Kalmak gitmekten daha zordu bir süreliğine de olsa, yine de eminim ki kalabilen mutlaka kalırdı. Böylece düştü yola o da, karaların havaların sınırlarını zorlayarak, memleketini terkedip uzak diyarlara taşındı. Bu diyarlar çoğunlukla yeryüzünün Doğu’su değil, bir İslam ülkesi de değil, Batı’da bir ülke oldu. Varlığının görünürlüğü ille de bir yara acısını duyurmayı sürdürmeliydi, belki o nedenle.

12 Eylül, halkın başörtüsü yasağına alıştırıldığı bir üslupla ilerledi. 28 Şubat sonrasında ise başörtülüler Fadime Şahinleştirildiler. Bunun anlamı başörtülü kadınların “kolayca kandırılmaya yatkın, iradesi zayıf, yönlendirilmeye müsait ezik (ve yozlaşmaya açık) ikinci cins” olarak yeniden tanımlanmalarıdır. Buna karşılık, askeri darbelerin bütün aykırı sesleri duyulmaz kıldığı ortamlarda başörtülü öğrenciler –hiç de görülmek istenmedikleri halde- göz önündeki varlıklarıyla bir sorgulamayı dillendirmeyi sürdürdüler.

İsmet Özel “28 Şubat diye bir şey yok” derken, neyi kast etti bilmiyorum. En basit okumada akla gelen açıklamalardan biri, sürekli darbe ikliminde yaşamakta oluşumuz konusundaki idraksizliğimiz. Basit mizansenlerle karıştırılmaya müsait bir inanç toplumu olarak hedef seçilmeyi hazmetmek kolay değil. Tüketim idelojisinin yürekleri kuruttuğu, şifalı kelimelerin bir tehdit kaynağına dönüştüğü zamanlarda manevi bir iklimin tecüssümü gibi duran insanların medyanın elinde oyuncak olması insanı hüzünlendiriyor. Nahif kişilikli, açık sözlü Müslümanlar bu yüzden de bir ortalıkta kalmışlık hissiyatına kapılarak gurbet yollarına düştüler.
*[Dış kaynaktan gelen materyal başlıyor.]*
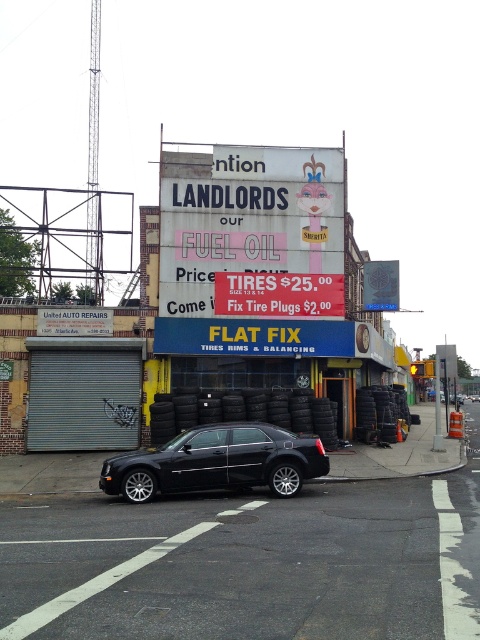 Is black matte car at center above black rubber tire at center?

No, black matte car at center is not above black rubber tire at center.

Describe the element at coordinates (217, 461) in the screenshot. This screenshot has width=480, height=640. I see `black matte car at center` at that location.

The height and width of the screenshot is (640, 480). What do you see at coordinates (217, 461) in the screenshot?
I see `black matte car at center` at bounding box center [217, 461].

Where is `black matte car at center`? black matte car at center is located at coordinates (217, 461).

Does black rubber tires at lower center lie behind black rubber tire at lower left?

Yes.

This screenshot has height=640, width=480. Describe the element at coordinates (381, 412) in the screenshot. I see `black rubber tires at lower center` at that location.

You are a GUI agent. You are given a task and a screenshot of the screen. Output one action in this format:
    pyautogui.click(x=<x>, y=<y>)
    Task: Click on the black rubber tires at lower center
    
    Given the screenshot: What is the action you would take?
    click(x=381, y=412)

Does white paper sign at center have a lesser height compared to black rubber tire at lower left?

Yes, white paper sign at center is shorter than black rubber tire at lower left.

Where is `white paper sign at center`? The width and height of the screenshot is (480, 640). white paper sign at center is located at coordinates point(247,220). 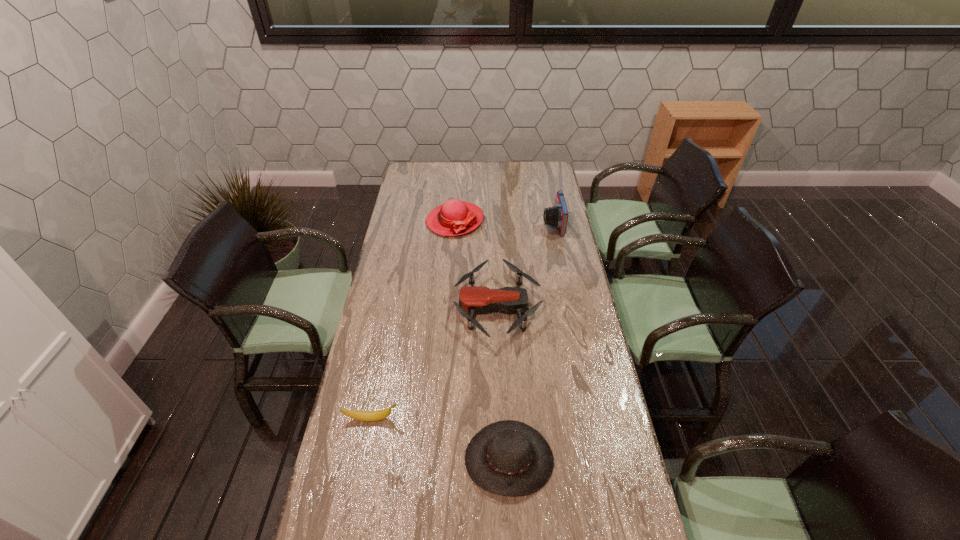 Where is `free point located 0.050m at the front of the fourth shortest object with a bow`? This screenshot has height=540, width=960. free point located 0.050m at the front of the fourth shortest object with a bow is located at coordinates (453, 246).

This screenshot has height=540, width=960. What are the coordinates of `vacant point located on the front-facing side of the drone` in the screenshot? It's located at (375, 308).

Identify the location of free space located 0.170m on the front-facing side of the drone. (411, 308).

Locate an element on the screen. The height and width of the screenshot is (540, 960). free region located on the front-facing side of the drone is located at coordinates (426, 308).

This screenshot has width=960, height=540. In order to click on free space located 0.370m at the stem of the fourth farthest object in this screenshot , I will do `click(517, 418)`.

Locate an element on the screen. hat that is at the left edge is located at coordinates (454, 217).

At what (x,y) coordinates should I click in order to perform the action: click on banana located at the left edge. Please return your answer as a coordinate pair (x, y). Looking at the image, I should click on (378, 415).

The height and width of the screenshot is (540, 960). I want to click on object at the right edge, so click(557, 216).

In the image, there is a desktop. Where is `vacant space at the far edge`? The image size is (960, 540). vacant space at the far edge is located at coordinates (447, 173).

In the image, there is a desktop. Where is `free region at the left edge`? free region at the left edge is located at coordinates (412, 246). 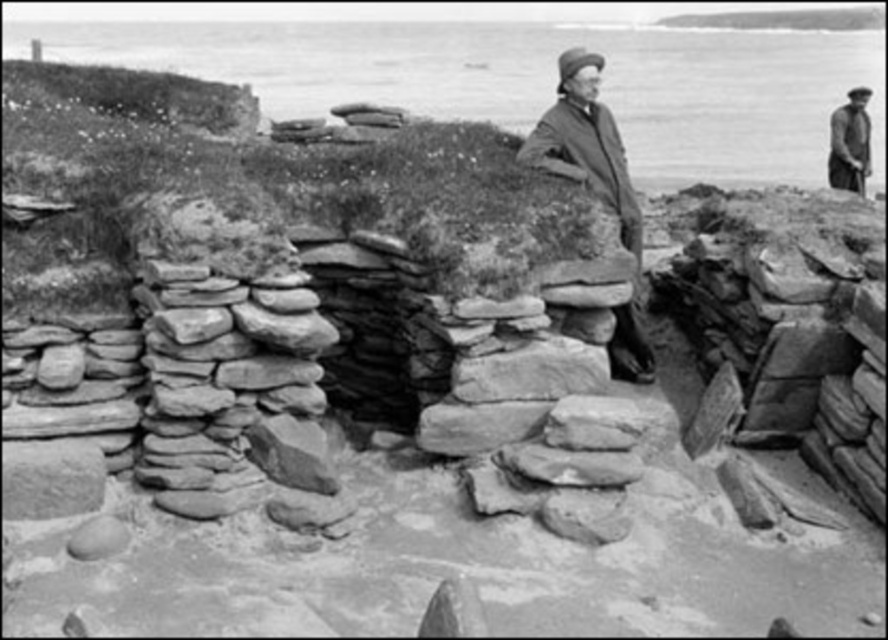 Question: Where is smooth woolen coat at center located in relation to smooth rock at center in the image?

Choices:
 (A) below
 (B) above

Answer: (B)

Question: Which of the following is the closest to the observer?

Choices:
 (A) (532, 372)
 (B) (591, 118)
 (C) (284, 420)

Answer: (C)

Question: Which object is farther from the camera taking this photo?

Choices:
 (A) smooth stone wall at center
 (B) smooth dark fabric coat at upper right
 (C) smooth gray rock at center
 (D) smooth woolen coat at center

Answer: (B)

Question: Estimate the real-world distances between objects in this image. Which object is closer to the smooth rock at center?

Choices:
 (A) smooth gray rock at center
 (B) smooth dark fabric coat at upper right
 (C) smooth woolen coat at center
 (D) smooth stone wall at center

Answer: (A)

Question: Does smooth rock at center appear under smooth gray rock at center?

Choices:
 (A) no
 (B) yes

Answer: (A)

Question: Is smooth stone wall at center closer to the viewer compared to smooth dark fabric coat at upper right?

Choices:
 (A) no
 (B) yes

Answer: (B) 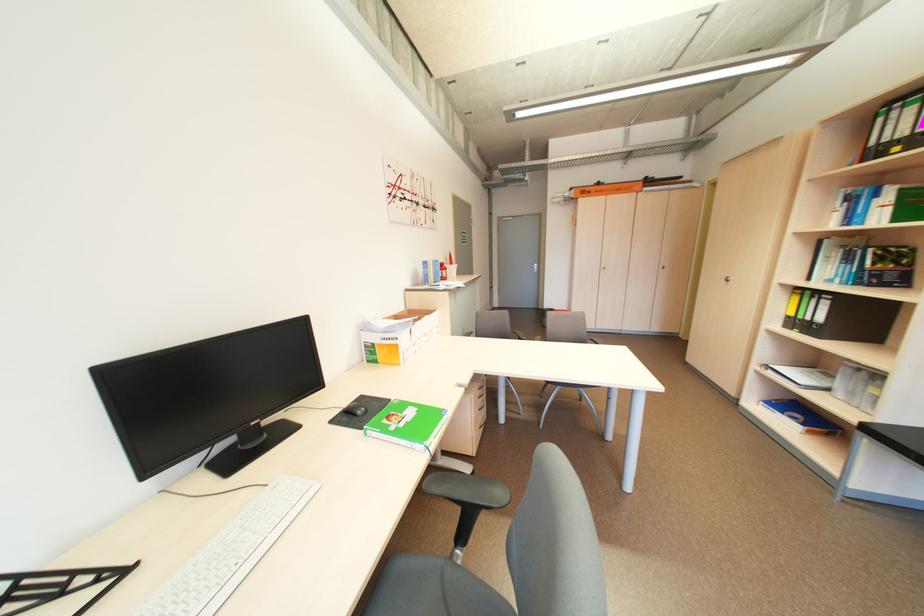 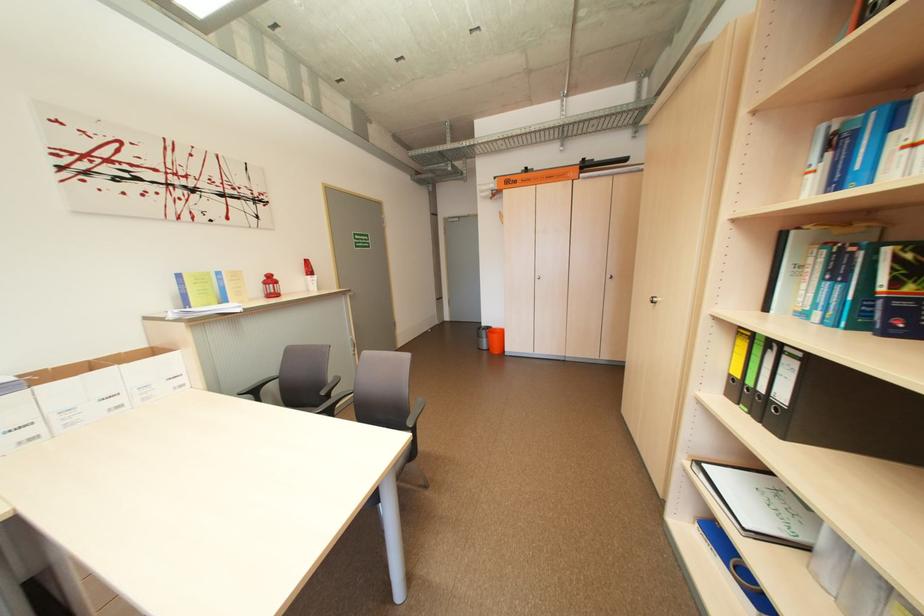 Find the pixel in the second image that matches pixel 830 321 in the first image.

(792, 399) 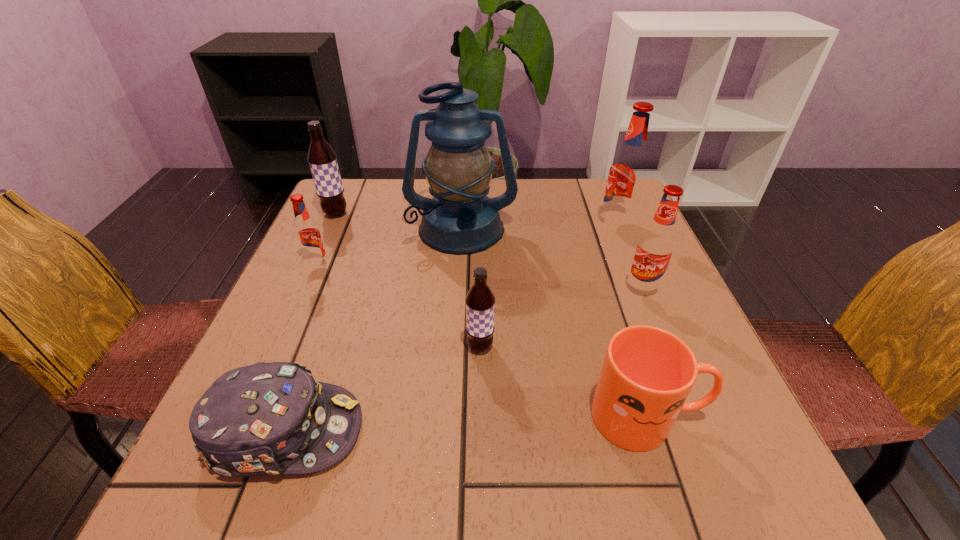 Identify which red root beer is the closest to the farthest red root beer. Please provide its 2D coordinates. Your answer should be formatted as a tuple, i.e. [(x, y)], where the tuple contains the x and y coordinates of a point satisfying the conditions above.

[(656, 245)]

The width and height of the screenshot is (960, 540). I want to click on the closest red root beer to the lantern, so click(308, 237).

This screenshot has height=540, width=960. Find the location of `free spot that satisfies the following two spatial constraints: 1. on the face of the smaller brown root beer; 2. on the left side of the lantern`. free spot that satisfies the following two spatial constraints: 1. on the face of the smaller brown root beer; 2. on the left side of the lantern is located at coordinates (455, 347).

You are a GUI agent. You are given a task and a screenshot of the screen. Output one action in this format:
    pyautogui.click(x=<x>, y=<y>)
    Task: Click on the free location that satisfies the following two spatial constraints: 1. on the face of the lantern; 2. on the left side of the fifth farthest object
    Image resolution: width=960 pixels, height=540 pixels.
    Given the screenshot: What is the action you would take?
    pyautogui.click(x=458, y=290)

At what (x,y) coordinates should I click in order to perform the action: click on free point that satisfies the following two spatial constraints: 1. on the face of the blue lantern; 2. on the front-facing side of the headwear. Please return your answer as a coordinate pair (x, y). Image resolution: width=960 pixels, height=540 pixels. Looking at the image, I should click on (450, 430).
Çetin Emeç’in eşi, faili meçhul cinayetlerin Müslümanların ve İran’ın üzerine yıkılmasına izin veren kabulleri, bizlerin çok iyi bildiği içeriğiyle gecikerek de olsa dile getirdi. Evleri basıldıkça yuvaları dağılan insanlar, bazen gönüllü, bazen de gönülsüz sürgünlerle çoktan yurtsuzlaşmışlardı oysa; uzak bir ülkeye göç etmedikleri halde bile.

Geri çekilme (veya göç), yenilginin kabulü anlamına gelmez. Bir yığın hikaye kaldı geride, sesi bastırılmış insanların düşlerini kanatlandıran ve toplumda benzeri görülmemiş bir konuşkanlığa yol açan ayrıntılarıyla birlikte.